Optimal Control Strategies for Parameter Estimation of Quantum Systems

We thank the Referee for this interesting comment. We agree that it is important to clarify the different quantities used in the paper. Following the comments, the text has been modified to highlight the differences between $\mathcal F$ and $\mathcal F_{fd}$. In particular, the comment in the footnote on page 9 is now inserted in the main text as follows:
$$\begin{equation} \mathcal F \simeq \frac{8}{\delta X^2} = 8 \alpha t_{\textrm{min}}^2, \end{equation}$$
with $\alpha$ a constant specific to the system. When $\delta X \rightarrow 0$, we obtain $t_{\textrm{min}} \rightarrow \infty$ and $\mathcal F \rightarrow \infty$. This result shall be manipulated with caution because $\mathcal F_{fd}$ gives us only an approximation of $\mathcal F$. However, in some cases, the optimization of the two quantities can lead to the same result. This is the case when the optimization process which generates orthogonal states for a non-zero value of $\delta X$ coincides with the optimal control of the QFI.
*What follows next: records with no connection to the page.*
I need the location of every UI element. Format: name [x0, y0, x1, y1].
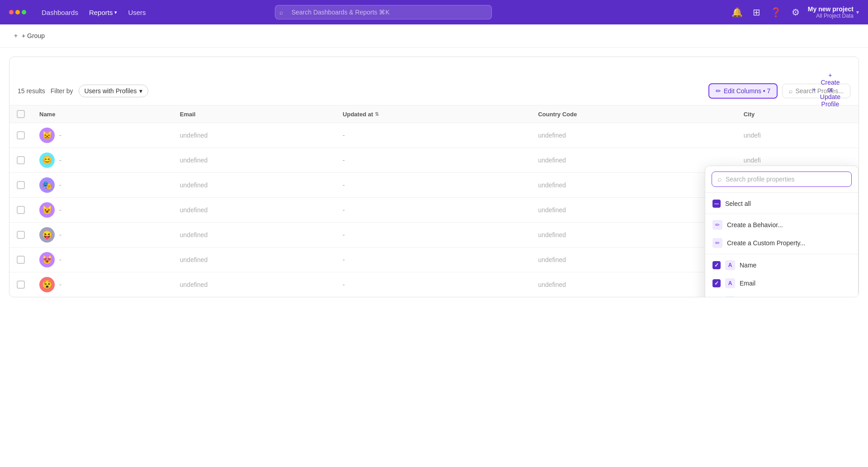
name-checkbox[interactable]: [712, 261, 721, 269]
select-all-checkbox[interactable]: [17, 110, 25, 118]
name-value: -: [59, 132, 61, 139]
dot-yellow[interactable]: [15, 10, 20, 14]
row-checkbox[interactable]: [17, 231, 25, 239]
group-plus-icon: ＋: [13, 32, 19, 40]
select-all-check[interactable]: [712, 200, 721, 208]
row-email-cell: undefined: [173, 198, 335, 223]
filter-chip[interactable]: Users with Profiles ▾: [79, 85, 149, 97]
updated-value: -: [343, 231, 345, 238]
window-controls: [9, 10, 26, 14]
row-checkbox[interactable]: [17, 256, 25, 264]
row-name-cell: 😝 -: [32, 223, 173, 248]
email-checked-label: Email: [740, 280, 755, 287]
dropdown-search-input[interactable]: [726, 176, 846, 183]
global-search: ⌕: [275, 5, 492, 19]
row-checkbox-cell[interactable]: [9, 173, 32, 198]
nav-users[interactable]: Users: [123, 6, 150, 19]
row-name-cell: 😵 -: [32, 272, 173, 297]
table-toolbar: 15 results Filter by Users with Profiles…: [9, 77, 859, 105]
header-checkbox[interactable]: [9, 105, 32, 123]
dropdown-divider-2: [705, 254, 858, 254]
dropdown-create-behavior[interactable]: ✏ Create a Behavior...: [705, 216, 858, 234]
row-checkbox-cell[interactable]: [9, 223, 32, 248]
row-updated-cell: -: [335, 272, 531, 297]
row-name-cell: 😺 -: [32, 198, 173, 223]
dropdown-create-custom[interactable]: ✏ Create a Custom Property...: [705, 234, 858, 252]
avatar: 😊: [39, 152, 55, 168]
create-behavior-label: Create a Behavior...: [727, 221, 783, 229]
nav-dashboards[interactable]: Dashboards: [37, 6, 83, 19]
sort-icon: ⇅: [375, 111, 379, 117]
row-checkbox-cell[interactable]: [9, 123, 32, 148]
create-profile-button[interactable]: ＋ + Create or Update Profile: [811, 71, 840, 108]
notifications-icon[interactable]: 🔔: [730, 5, 745, 19]
project-name: My new project: [808, 5, 854, 13]
dropdown-list: Select all ✏ Create a Behavior... ✏ Crea…: [705, 193, 858, 297]
dropdown-item-first-seen[interactable]: ⊞ First Seen: [705, 292, 858, 297]
row-checkbox[interactable]: [17, 181, 25, 189]
country-value: undefined: [538, 256, 566, 263]
updated-value: -: [343, 206, 345, 214]
help-icon[interactable]: ❓: [769, 5, 783, 19]
row-email-cell: undefined: [173, 148, 335, 173]
header-city: City: [736, 105, 859, 123]
edit-columns-button[interactable]: ✏ Edit Columns • 7: [708, 83, 778, 99]
name-value: -: [59, 181, 61, 189]
row-checkbox[interactable]: [17, 131, 25, 139]
row-name-cell: 🎭 -: [32, 173, 173, 198]
create-plus-icon: ＋: [811, 86, 817, 94]
row-checkbox[interactable]: [17, 206, 25, 214]
project-caret-icon: ▾: [856, 9, 859, 15]
avatar: 😵: [39, 277, 55, 292]
country-value: undefined: [538, 281, 566, 288]
row-name-cell: 😻 -: [32, 248, 173, 272]
results-count: 15 results: [18, 87, 45, 95]
project-sub: All Project Data: [808, 13, 854, 19]
header-country-code: Country Code: [531, 105, 736, 123]
header-updated-at[interactable]: Updated at ⇅: [335, 105, 531, 123]
header-name: Name: [32, 105, 173, 123]
reports-caret-icon: ▾: [114, 10, 117, 15]
search-input[interactable]: [275, 5, 492, 19]
avatar: 😸: [39, 128, 55, 143]
row-checkbox-cell[interactable]: [9, 198, 32, 223]
row-updated-cell: -: [335, 123, 531, 148]
dot-red[interactable]: [9, 10, 14, 14]
row-checkbox-cell[interactable]: [9, 148, 32, 173]
group-button[interactable]: ＋ + Group: [13, 32, 45, 40]
top-navigation: Dashboards Reports ▾ Users ⌕ 🔔 ⊞ ❓ ⚙ My …: [0, 0, 868, 24]
dot-green[interactable]: [22, 10, 26, 14]
updated-value: -: [343, 281, 345, 288]
row-checkbox[interactable]: [17, 156, 25, 164]
table-row: 😸 - undefined - undefined undefi: [9, 123, 859, 148]
row-checkbox-cell[interactable]: [9, 272, 32, 297]
email-checkbox-checked[interactable]: [712, 279, 721, 287]
avatar: 🎭: [39, 177, 55, 193]
dropdown-select-all[interactable]: Select all: [705, 195, 858, 212]
avatar: 😺: [39, 202, 55, 218]
city-value: undefi: [744, 132, 761, 139]
dropdown-search-icon: ⌕: [717, 175, 722, 183]
row-checkbox[interactable]: [17, 281, 25, 289]
row-checkbox-cell[interactable]: [9, 248, 32, 272]
dropdown-divider-1: [705, 214, 858, 214]
email-value: undefined: [180, 281, 208, 288]
row-city-cell: undefi: [736, 123, 859, 148]
row-updated-cell: -: [335, 198, 531, 223]
row-updated-cell: -: [335, 223, 531, 248]
country-value: undefined: [538, 206, 566, 214]
email-value: undefined: [180, 181, 208, 189]
create-custom-label: Create a Custom Property...: [727, 239, 805, 247]
country-value: undefined: [538, 132, 566, 139]
row-email-cell: undefined: [173, 248, 335, 272]
nav-reports[interactable]: Reports ▾: [85, 6, 122, 19]
name-value: -: [59, 256, 61, 263]
email-value: undefined: [180, 157, 208, 164]
row-name-cell: 😊 -: [32, 148, 173, 173]
settings-icon[interactable]: ⚙: [790, 5, 802, 19]
grid-icon[interactable]: ⊞: [751, 5, 762, 19]
dropdown-item-email-checked[interactable]: A Email: [705, 274, 858, 292]
table-section: ＋ + Create or Update Profile 15 results …: [9, 57, 859, 297]
dropdown-item-name[interactable]: A Name: [705, 256, 858, 274]
project-selector[interactable]: My new project All Project Data ▾: [808, 5, 859, 19]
With this new formulation, we emphasize that $\mathcal F_{fd}$ is not necessarily equal to $\mathcal F$, but the optimization of $\mathcal F_{fd}$ can help maximizing $\mathcal F$. This point can be justified qualitatively from a Taylor expansion of the function and an exact treatment of the reminder. Consider for instance a function $f$ such that $f(0) = df/dx(0) =0$ (this is the case for the QFI). Then,
$$\exists c \in ]0,b[~|~\frac{d^2f}{dx^2}(c) = \frac{f(b)}{2 b^2}$$
Note the strict equality between the second derivative of the function at x=c and the function itself at x=b. Here $d^2f/dx^2(0)$ and $f(b)$ play respectively the role of $\mathcal F$ and $\mathcal F_{fd}$. For a fixed value of $b$, chosen small enough, we deduce that maximizing $f(b)$ also amounts to maximizing $d^2f/dx^2(c)$. If the variations of the second derivative $d^2f/dx^2$ are not too strong in the small interval $[0,c]$, this also amount to maximizing $d^2f/dx^2(c)$. The same kind of argument can be used in the paper for the QFI. This analysis in terms of Taylor expansion is not discussed in depth in the manuscript because it requires careful treatment of the logarithmic derivative operator $L$ (to be mathematically well justified). A brief footnote comment has been added in page 9, to clarify this point.